Requirement |
Would you print out all of the data exactly and keep the pictures out of it?

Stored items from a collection
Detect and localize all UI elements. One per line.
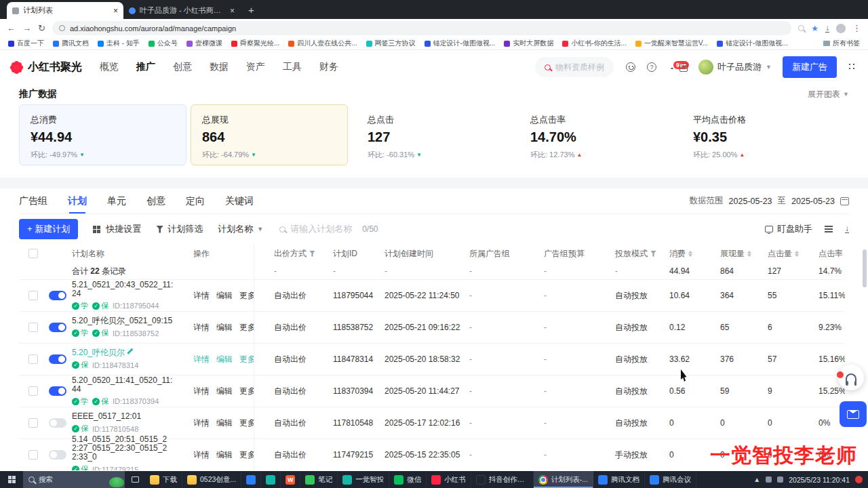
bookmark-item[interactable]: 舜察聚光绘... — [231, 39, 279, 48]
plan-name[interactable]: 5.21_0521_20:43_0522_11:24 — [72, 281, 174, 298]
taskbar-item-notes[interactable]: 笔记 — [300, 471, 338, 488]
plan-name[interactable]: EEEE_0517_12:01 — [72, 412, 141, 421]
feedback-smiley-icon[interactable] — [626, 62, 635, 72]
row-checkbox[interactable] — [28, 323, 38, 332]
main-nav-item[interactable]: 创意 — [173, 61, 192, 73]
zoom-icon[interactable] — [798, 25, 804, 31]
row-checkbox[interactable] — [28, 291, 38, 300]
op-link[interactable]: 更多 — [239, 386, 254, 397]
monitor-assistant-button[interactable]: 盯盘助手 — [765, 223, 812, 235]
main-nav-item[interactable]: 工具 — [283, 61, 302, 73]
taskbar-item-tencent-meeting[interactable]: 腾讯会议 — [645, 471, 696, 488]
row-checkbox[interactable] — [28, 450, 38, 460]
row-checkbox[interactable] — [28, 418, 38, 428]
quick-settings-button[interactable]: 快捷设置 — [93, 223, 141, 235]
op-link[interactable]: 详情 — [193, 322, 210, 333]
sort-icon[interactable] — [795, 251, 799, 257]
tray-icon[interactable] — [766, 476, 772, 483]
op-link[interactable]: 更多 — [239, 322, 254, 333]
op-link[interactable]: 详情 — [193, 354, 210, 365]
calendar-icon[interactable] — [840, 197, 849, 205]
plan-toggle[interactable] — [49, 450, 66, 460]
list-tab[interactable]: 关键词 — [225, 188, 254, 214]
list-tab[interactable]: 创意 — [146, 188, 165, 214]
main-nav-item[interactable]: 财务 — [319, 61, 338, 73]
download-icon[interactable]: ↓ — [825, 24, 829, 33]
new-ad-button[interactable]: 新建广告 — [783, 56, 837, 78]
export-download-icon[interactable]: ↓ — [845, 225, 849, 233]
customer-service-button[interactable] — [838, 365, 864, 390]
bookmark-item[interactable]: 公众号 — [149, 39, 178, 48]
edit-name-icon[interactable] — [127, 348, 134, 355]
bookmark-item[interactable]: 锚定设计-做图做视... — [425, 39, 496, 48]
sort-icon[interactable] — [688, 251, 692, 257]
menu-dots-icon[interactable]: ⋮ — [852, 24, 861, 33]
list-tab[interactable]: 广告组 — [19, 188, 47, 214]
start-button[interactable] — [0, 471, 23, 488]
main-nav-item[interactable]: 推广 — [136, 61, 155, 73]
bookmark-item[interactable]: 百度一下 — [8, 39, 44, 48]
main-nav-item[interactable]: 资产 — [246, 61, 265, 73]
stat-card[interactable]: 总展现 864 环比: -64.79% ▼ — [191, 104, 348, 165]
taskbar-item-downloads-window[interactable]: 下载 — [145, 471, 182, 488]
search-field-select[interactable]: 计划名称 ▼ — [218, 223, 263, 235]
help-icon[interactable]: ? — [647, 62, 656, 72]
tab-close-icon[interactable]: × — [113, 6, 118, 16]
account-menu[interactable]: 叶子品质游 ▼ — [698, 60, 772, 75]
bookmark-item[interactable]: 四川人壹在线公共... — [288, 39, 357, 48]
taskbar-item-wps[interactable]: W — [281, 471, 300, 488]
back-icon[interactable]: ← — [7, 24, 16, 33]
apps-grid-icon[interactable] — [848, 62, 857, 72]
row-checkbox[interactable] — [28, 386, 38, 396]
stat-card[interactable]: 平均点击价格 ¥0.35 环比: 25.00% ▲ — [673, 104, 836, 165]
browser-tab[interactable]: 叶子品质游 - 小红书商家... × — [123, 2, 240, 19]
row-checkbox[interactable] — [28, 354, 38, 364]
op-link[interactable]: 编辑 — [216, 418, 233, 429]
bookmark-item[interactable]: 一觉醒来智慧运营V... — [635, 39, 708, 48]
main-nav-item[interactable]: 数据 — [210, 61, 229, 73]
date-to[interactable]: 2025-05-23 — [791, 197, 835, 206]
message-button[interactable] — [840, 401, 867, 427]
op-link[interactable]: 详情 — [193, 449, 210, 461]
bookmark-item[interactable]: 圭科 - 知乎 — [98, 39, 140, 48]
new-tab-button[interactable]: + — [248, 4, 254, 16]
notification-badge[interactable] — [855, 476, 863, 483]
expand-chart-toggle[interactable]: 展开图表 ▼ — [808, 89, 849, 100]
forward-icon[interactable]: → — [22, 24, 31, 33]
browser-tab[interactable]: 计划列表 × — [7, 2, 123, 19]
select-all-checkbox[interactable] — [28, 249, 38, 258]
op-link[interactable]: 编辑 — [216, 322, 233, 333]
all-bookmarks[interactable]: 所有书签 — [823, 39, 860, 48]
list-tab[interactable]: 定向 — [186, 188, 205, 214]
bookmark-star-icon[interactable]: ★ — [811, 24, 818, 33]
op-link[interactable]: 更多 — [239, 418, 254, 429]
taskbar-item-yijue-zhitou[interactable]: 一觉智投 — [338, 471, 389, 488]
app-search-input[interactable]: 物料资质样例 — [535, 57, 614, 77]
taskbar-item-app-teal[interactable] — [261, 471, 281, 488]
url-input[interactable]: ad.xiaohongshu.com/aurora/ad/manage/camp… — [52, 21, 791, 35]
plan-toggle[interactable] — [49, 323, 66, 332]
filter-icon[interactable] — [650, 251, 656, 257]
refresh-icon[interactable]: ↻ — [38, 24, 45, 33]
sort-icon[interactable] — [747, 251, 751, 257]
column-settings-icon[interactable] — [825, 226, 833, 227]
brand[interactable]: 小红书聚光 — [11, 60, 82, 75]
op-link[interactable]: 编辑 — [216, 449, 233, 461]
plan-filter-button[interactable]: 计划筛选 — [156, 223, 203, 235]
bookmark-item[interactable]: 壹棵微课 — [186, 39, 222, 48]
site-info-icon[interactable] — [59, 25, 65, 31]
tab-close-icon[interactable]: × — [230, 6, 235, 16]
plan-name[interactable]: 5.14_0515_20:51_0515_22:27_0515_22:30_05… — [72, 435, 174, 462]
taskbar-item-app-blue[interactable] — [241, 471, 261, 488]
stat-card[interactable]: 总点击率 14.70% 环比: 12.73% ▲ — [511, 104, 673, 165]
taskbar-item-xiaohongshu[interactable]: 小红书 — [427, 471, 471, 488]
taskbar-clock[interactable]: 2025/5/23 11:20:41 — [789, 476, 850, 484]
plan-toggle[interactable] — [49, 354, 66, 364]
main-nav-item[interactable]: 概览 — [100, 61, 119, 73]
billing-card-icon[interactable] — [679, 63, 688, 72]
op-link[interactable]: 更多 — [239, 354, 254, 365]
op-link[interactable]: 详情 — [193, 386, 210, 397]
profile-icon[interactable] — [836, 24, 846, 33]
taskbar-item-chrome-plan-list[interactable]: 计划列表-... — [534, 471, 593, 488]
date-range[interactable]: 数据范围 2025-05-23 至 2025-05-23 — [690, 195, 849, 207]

Exercise result |
Detect and localize all UI elements. One per line.
bookmark-item[interactable]: 舜察聚光绘... — [231, 39, 279, 48]
plan-name[interactable]: 5.21_0521_20:43_0522_11:24 — [72, 281, 174, 298]
taskbar-item-notes[interactable]: 笔记 — [300, 471, 338, 488]
plan-name[interactable]: EEEE_0517_12:01 — [72, 412, 141, 421]
feedback-smiley-icon[interactable] — [626, 62, 635, 72]
row-checkbox[interactable] — [28, 323, 38, 332]
main-nav-item[interactable]: 创意 — [173, 61, 192, 73]
zoom-icon[interactable] — [798, 25, 804, 31]
row-checkbox[interactable] — [28, 291, 38, 300]
op-link[interactable]: 更多 — [239, 386, 254, 397]
monitor-assistant-button[interactable]: 盯盘助手 — [765, 223, 812, 235]
main-nav-item[interactable]: 工具 — [283, 61, 302, 73]
taskbar-item-tencent-meeting[interactable]: 腾讯会议 — [645, 471, 696, 488]
row-checkbox[interactable] — [28, 450, 38, 460]
row-checkbox[interactable] — [28, 418, 38, 428]
quick-settings-button[interactable]: 快捷设置 — [93, 223, 141, 235]
op-link[interactable]: 详情 — [193, 322, 210, 333]
sort-icon[interactable] — [795, 251, 799, 257]
tray-icon[interactable] — [766, 476, 772, 483]
op-link[interactable]: 更多 — [239, 322, 254, 333]
op-link[interactable]: 详情 — [193, 354, 210, 365]
calendar-icon[interactable] — [840, 197, 849, 205]
plan-toggle[interactable] — [49, 450, 66, 460]
list-tab[interactable]: 关键词 — [225, 188, 254, 214]
list-tab[interactable]: 创意 — [146, 188, 165, 214]
main-nav-item[interactable]: 财务 — [319, 61, 338, 73]
download-icon[interactable]: ↓ — [825, 24, 829, 33]
new-ad-button[interactable]: 新建广告 — [783, 56, 837, 78]
export-download-icon[interactable]: ↓ — [845, 225, 849, 233]
customer-service-button[interactable] — [838, 365, 864, 390]
bookmark-item[interactable]: 公众号 — [149, 39, 178, 48]
edit-name-icon[interactable] — [127, 348, 134, 355]
bookmark-item[interactable]: 锚定设计-做图做视... — [425, 39, 496, 48]
sort-icon[interactable] — [688, 251, 692, 257]
menu-dots-icon[interactable]: ⋮ — [852, 24, 861, 33]
list-tab[interactable]: 广告组 — [19, 188, 47, 214]
start-button[interactable] — [0, 471, 23, 488]
main-nav-item[interactable]: 推广 — [136, 61, 155, 73]
bookmark-item[interactable]: 百度一下 — [8, 39, 44, 48]
main-nav-item[interactable]: 资产 — [246, 61, 265, 73]
stat-card[interactable]: 总展现 864 环比: -64.79% ▼ — [191, 104, 348, 165]
taskbar-item-downloads-window[interactable]: 下载 — [145, 471, 182, 488]
search-field-select[interactable]: 计划名称 ▼ — [218, 223, 263, 235]
help-icon[interactable]: ? — [647, 62, 656, 72]
tab-close-icon[interactable]: × — [113, 6, 118, 16]
account-menu[interactable]: 叶子品质游 ▼ — [698, 60, 772, 75]
bookmark-item[interactable]: 四川人壹在线公共... — [288, 39, 357, 48]
taskbar-item-wps[interactable]: W — [281, 471, 300, 488]
back-icon[interactable]: ← — [7, 24, 16, 33]
apps-grid-icon[interactable] — [848, 62, 857, 72]
row-checkbox[interactable] — [28, 386, 38, 396]
stat-card[interactable]: 平均点击价格 ¥0.35 环比: 25.00% ▲ — [673, 104, 836, 165]
browser-tab[interactable]: 叶子品质游 - 小红书商家... × — [123, 2, 240, 19]
row-checkbox[interactable] — [28, 354, 38, 364]
op-link[interactable]: 编辑 — [216, 418, 233, 429]
bookmark-item[interactable]: 一觉醒来智慧运营V... — [635, 39, 708, 48]
main-nav-item[interactable]: 数据 — [210, 61, 229, 73]
date-to[interactable]: 2025-05-23 — [791, 197, 835, 206]
message-button[interactable] — [840, 401, 867, 427]
op-link[interactable]: 详情 — [193, 449, 210, 461]
bookmark-item[interactable]: 圭科 - 知乎 — [98, 39, 140, 48]
new-tab-button[interactable]: + — [248, 4, 254, 16]
notification-badge[interactable] — [855, 476, 863, 483]
expand-chart-toggle[interactable]: 展开图表 ▼ — [808, 89, 849, 100]
forward-icon[interactable]: → — [22, 24, 31, 33]
browser-tab[interactable]: 计划列表 × — [7, 2, 123, 19]
select-all-checkbox[interactable] — [28, 249, 38, 258]
op-link[interactable]: 编辑 — [216, 322, 233, 333]
all-bookmarks[interactable]: 所有书签 — [823, 39, 860, 48]
list-tab[interactable]: 定向 — [186, 188, 205, 214]
bookmark-star-icon[interactable]: ★ — [811, 24, 818, 33]
op-link[interactable]: 更多 — [239, 418, 254, 429]
taskbar-item-yijue-zhitou[interactable]: 一觉智投 — [338, 471, 389, 488]
app-search-input[interactable]: 物料资质样例 — [535, 57, 614, 77]
taskbar-item-app-teal[interactable] — [261, 471, 281, 488]
url-input[interactable]: ad.xiaohongshu.com/aurora/ad/manage/camp… — [52, 21, 791, 35]
plan-toggle[interactable] — [49, 323, 66, 332]
filter-icon[interactable] — [650, 251, 656, 257]
refresh-icon[interactable]: ↻ — [38, 24, 45, 33]
sort-icon[interactable] — [747, 251, 751, 257]
column-settings-icon[interactable] — [825, 226, 833, 227]
brand[interactable]: 小红书聚光 — [11, 60, 82, 75]
op-link[interactable]: 编辑 — [216, 449, 233, 461]
plan-filter-button[interactable]: 计划筛选 — [156, 223, 203, 235]
bookmark-item[interactable]: 壹棵微课 — [186, 39, 222, 48]
site-info-icon[interactable] — [59, 25, 65, 31]
tab-close-icon[interactable]: × — [230, 6, 235, 16]
plan-name[interactable]: 5.14_0515_20:51_0515_22:27_0515_22:30_05… — [72, 435, 174, 462]
taskbar-item-app-blue[interactable] — [241, 471, 261, 488]
stat-card[interactable]: 总点击率 14.70% 环比: 12.73% ▲ — [511, 104, 673, 165]
taskbar-item-xiaohongshu[interactable]: 小红书 — [427, 471, 471, 488]
taskbar-clock[interactable]: 2025/5/23 11:20:41 — [789, 476, 850, 484]
plan-toggle[interactable] — [49, 354, 66, 364]
main-nav-item[interactable]: 概览 — [100, 61, 119, 73]
billing-card-icon[interactable] — [679, 63, 688, 72]
op-link[interactable]: 更多 — [239, 354, 254, 365]
op-link[interactable]: 详情 — [193, 386, 210, 397]
profile-icon[interactable] — [836, 24, 846, 33]
taskbar-item-chrome-plan-list[interactable]: 计划列表-... — [534, 471, 593, 488]
date-range[interactable]: 数据范围 2025-05-23 至 2025-05-23 — [690, 195, 849, 207]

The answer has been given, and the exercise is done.